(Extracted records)
<<<<

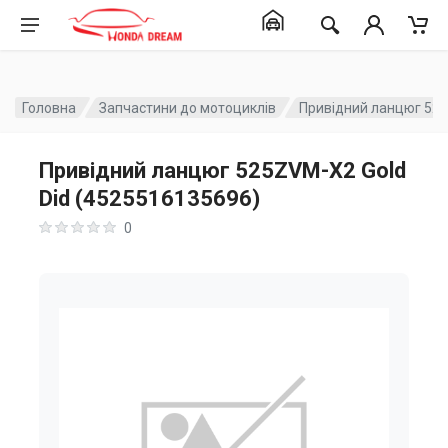
Головна
Запчастини до мотоциклів
Привідний ланцюг 525
Привідний ланцюг 525ZVM-X2 Gold
Did (4525516135696)
0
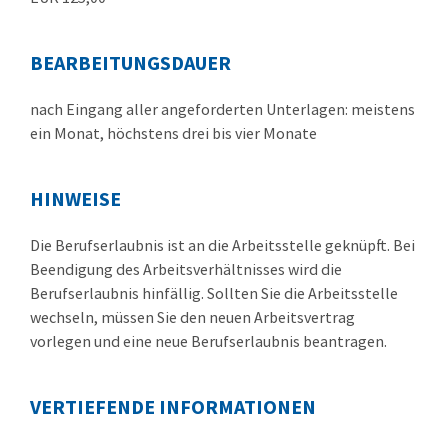
BEARBEITUNGSDAUER
nach Eingang aller angeforderten Unterlagen: meistens
ein Monat, höchstens drei bis vier Monate
HINWEISE
Die Berufserlaubnis ist an die Arbeitsstelle geknüpft. Bei
Beendigung des Arbeitsverhältnisses wird die
Berufserlaubnis hinfällig. Sollten Sie die Arbeitsstelle
wechseln, müssen Sie den neuen Arbeitsvertrag
vorlegen und eine neue Berufserlaubnis beantragen.
VERTIEFENDE INFORMATIONEN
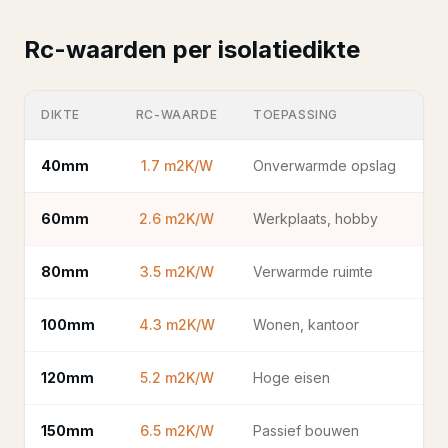
Rc-waarden per isolatiedikte
DIKTE
RC-WAARDE
TOEPASSING
40mm
1.7 m2K/W
Onverwarmde opslag
60mm
2.6 m2K/W
Werkplaats, hobby
80mm
3.5 m2K/W
Verwarmde ruimte
100mm
4.3 m2K/W
Wonen, kantoor
120mm
5.2 m2K/W
Hoge eisen
150mm
6.5 m2K/W
Passief bouwen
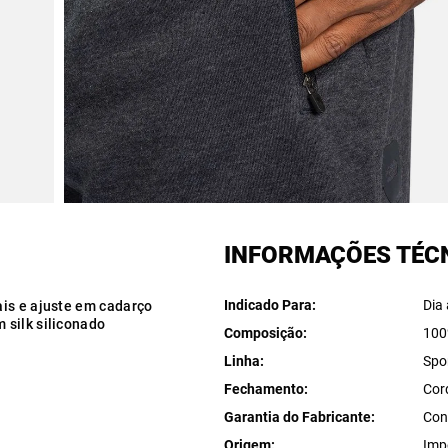
INFORMAÇÕES TÉC
Indicado Para
Dia 
ais e ajuste em cadarço
 silk siliconado
Composição
100
Linha
Spo
Fechamento
Cor
Garantia do Fabricante
Con
Origem
Imp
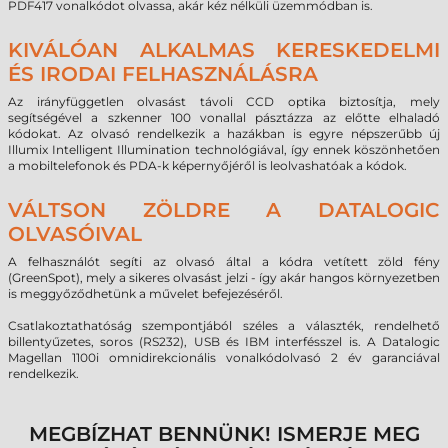
PDF417 vonalkódot olvassa, akár kéz nélküli üzemmódban is.
KIVÁLÓAN ALKALMAS KERESKEDELMI
ÉS IRODAI FELHASZNÁLÁSRA
Az irányfüggetlen olvasást távoli CCD optika biztosítja, mely
segítségével a szkenner 100 vonallal pásztázza az előtte elhaladó
kódokat. Az olvasó rendelkezik a hazákban is egyre népszerűbb új
Illumix Intelligent Illumination technológiával, így ennek köszönhetően
a mobiltelefonok és PDA-k képernyőjéről is leolvashatóak a kódok.
VÁLTSON ZÖLDRE A DATALOGIC
OLVASÓIVAL
A felhasználót segíti az olvasó által a kódra vetített zöld fény
(GreenSpot), mely a sikeres olvasást jelzi - így akár hangos környezetben
is meggyőződhetünk a művelet befejezéséről.
Csatlakoztathatóság szempontjából széles a választék, rendelhető
billentyűzetes, soros (RS232), USB és IBM interfésszel is. A Datalogic
Magellan 1100i omnidirekcionális vonalkódolvasó 2 év garanciával
rendelkezik.
MEGBÍZHAT BENNÜNK! ISMERJE MEG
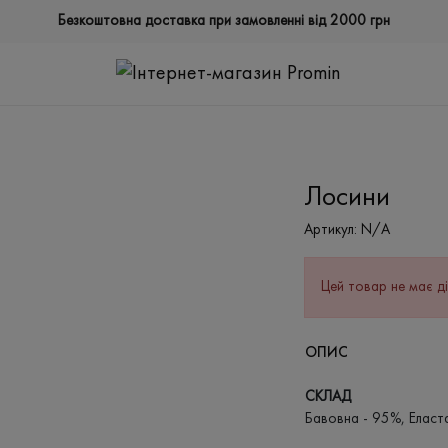
Безкоштовна доставка при замовленні від 2000 грн
Лосини
Артикул:
N/A
Цей товар не має ді
ОПИС
СКЛАД
Бавовна - 95%, Еласт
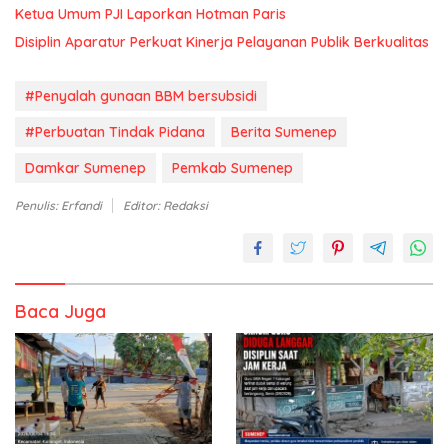
Ketua Umum PJI Laporkan Hotman Paris
Disiplin Aparatur Perkuat Kinerja Pelayanan Publik Berkualitas
#Penyalah gunaan BBM bersubsidi
#Perbuatan Tindak Pidana
Berita Sumenep
Damkar Sumenep
Pemkab Sumenep
Penulis: Erfandi
Editor: Redaksi
Baca Juga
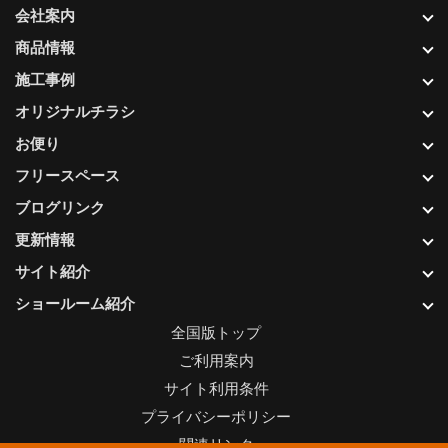
会社案内
商品情報
施工事例
オリジナルチラシ
お便り
フリースペース
ブログリンク
更新情報
サイト紹介
ショールーム紹介
全国版トップ
ご利用案内
サイト利用条件
プライバシーポリシー
関連リンク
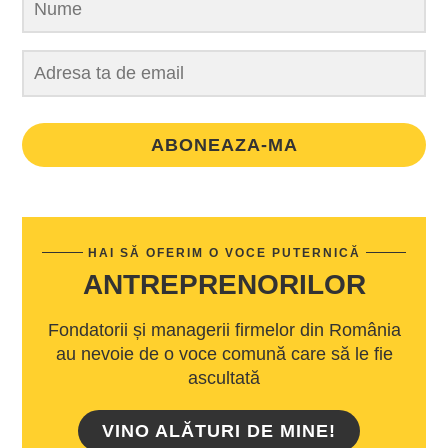
ABONEAZA-MA
HAI SĂ OFERIM O VOCE PUTERNICĂ
ANTREPRENORILOR
Fondatorii și managerii firmelor din România
au nevoie de o voce comună care să le fie
ascultată
VINO ALĂTURI DE MINE!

>>>>

**Work instructions**
A clean copy is needed of the lines above from the one with "Az irányfüggetlen olvasást" up to and including the one with "Fondatorii și managerii firmelor din România". Please set it down exactly, with no pictures.

**Completed exercise**
Az irányfüggetlen olvasást távoli CCD optika biztosítja, mely
segítségével a szkenner 100 vonallal pásztázza az előtte elhaladó
kódokat. Az olvasó rendelkezik a hazákban is egyre népszerűbb új
Illumix Intelligent Illumination technológiával, így ennek köszönhetően
a mobiltelefonok és PDA-k képernyőjéről is leolvashatóak a kódok.
VÁLTSON ZÖLDRE A DATALOGIC
OLVASÓIVAL
A felhasználót segíti az olvasó által a kódra vetített zöld fény
(GreenSpot), mely a sikeres olvasást jelzi - így akár hangos környezetben
is meggyőződhetünk a művelet befejezéséről.
Csatlakoztathatóság szempontjából széles a választék, rendelhető
billentyűzetes, soros (RS232), USB és IBM interfésszel is. A Datalogic
Magellan 1100i omnidirekcionális vonalkódolvasó 2 év garanciával
rendelkezik.
MEGBÍZHAT BENNÜNK! ISMERJE MEG
Безкоштовна доставка при замовленні від 2000 грн
Лосини
Артикул:
N/A
Цей товар не має ді
ОПИС
СКЛАД
Бавовна - 95%, Еласт
Ketua Umum PJI Laporkan Hotman Paris
Disiplin Aparatur Perkuat Kinerja Pelayanan Publik Berkualitas
#Penyalah gunaan BBM bersubsidi
#Perbuatan Tindak Pidana
Berita Sumenep
Damkar Sumenep
Pemkab Sumenep
Penulis: Erfandi
Editor: Redaksi
Baca Juga
会社案内
商品情報
施工事例
オリジナルチラシ
お便り
フリースペース
ブログリンク
更新情報
サイト紹介
ショールーム紹介
全国版トップ
ご利用案内
サイト利用条件
プライバシーポリシー
関連リンク
ABONEAZA-MA
HAI SĂ OFERIM O VOCE PUTERNICĂ
ANTREPRENORILOR
Fondatorii și managerii firmelor din România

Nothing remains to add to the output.